Usai mengerjakan tes, ia mengaku dapat mengerjakan dengan baik, walaupun ada juga soal yang dia tidak tahu jawabannya. Saya juga nothing to loose, walaupun SMP yang dituju tersebut termasuk SMP favorit. Pikir saya, kalau tak lolos mungkin memang bukan rezekinya.
Esoknya hari Senin ternyata ada lagi tes untuk basic keislaman. Kabarnya akan dites salat dan ngaji. Ternyata hanya dites bacaan salat dan membaca hafalan 3 surat pendek, serta mengaji random di Al Qur'an milik sekolah. Kata si bungsu, aman. Dia bisa semuanya.

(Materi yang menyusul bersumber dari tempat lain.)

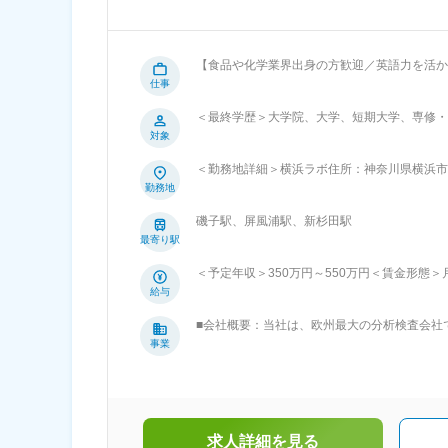
【食品や化学業界出身の方歓迎／英語力を活か
パ最大級の検査分析会社】 【はじめに】 今回は、食品分析サービスの技術アドバイザーを募集します。顧客の要望に合わせた最
仕事
適な分析方法の提案から報告書作成までを担当いただきます。 【業務内容】 顧客との窓口担
＜最終学歴＞大学院、大学、短期大学、専修・
の管理をいただきます。 ※分析業務はラボチームが行います。 ■分析内容の顧客ヒアリング 
対象
■ラボチーム（分析担当者）との連携： 試験
進捗管理 ■分析報告書・請求書の発行 ■分析結果に
＜勤務地詳細＞横浜ラボ住所：神奈川県横浜市磯
て】 配属予定のCSグループは計4名在籍して
喫煙対策：屋内全面禁煙
勤務地
担当者が主体となって対応しますが、疑問や問
業員数は少ないですが、国内外のグループ会社と協
磯子駅、屏風浦駅、新杉田駅
ポイント】 ■様々な分析方法を学べる◎： 
最寄り駅
可能です。新たな発見もあり、自身で調べたものを活かして提
界各国のユーロフィングループのラボとやり取
＜予定年収＞350万円～550万円＜賃金形態＞月
わるPJの場合、現地の法規制などの知識も得
＞250,000円～350,000円＜昇給有無
給与
【取引先】 主な取引先は食品メーカーや原材
上下する可能性があります。■賞与：年1回■
頼をいただいております。 【同社について】 世界最大の分析会社であるEurofinsの日本法人グループ企業となります。欧州では
■会社概要：当社は、欧州最大の分析検査会社
て上下する可能性があります。月給(月額)は
圧倒的な知名度を誇っており、日本でもより業
プロダクト・テスティング株式会社から分社化
事業
詳細：ユーロフィン社は1987年に設立、食
世界50カ国に950の検査ラボを有する世界最
界中にラボを有し、200000を超える信頼
世界的分析会社です。■当社が求められる背景
先国の法令に準じた分析などは、ノウハウやス
求人詳細を見る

Kami tinggal menunggu kabar dari sekolah untuk pengumuman kelulusan tanggal 31 Mei 2023.
Hari yang ditunggu tiba, ternyata ada pesan masuk di ponsel papanya, mengabarkan bahwa Amel anak saya belum dapat diterima di sekolah tempatnya mendaftar kemarin.
Dia masih rebahan di kasur ketika papanya meminta saya untuk mengabarkan hal itu kepadanya.
"Mel, Amel belum lolos di SMP kemarin, Nak," ucap saya pelan sambil berbaring di sebelahnya.
"Apa, Ma?"
"Amel belum lolos. Nggak papa, ya? Nggak sedih, kan? Nanti kita cari sekolah lain."
"Eeeh ... gimana, ya? Aku merasa aneh, kok bisa nggak lulus, ya?"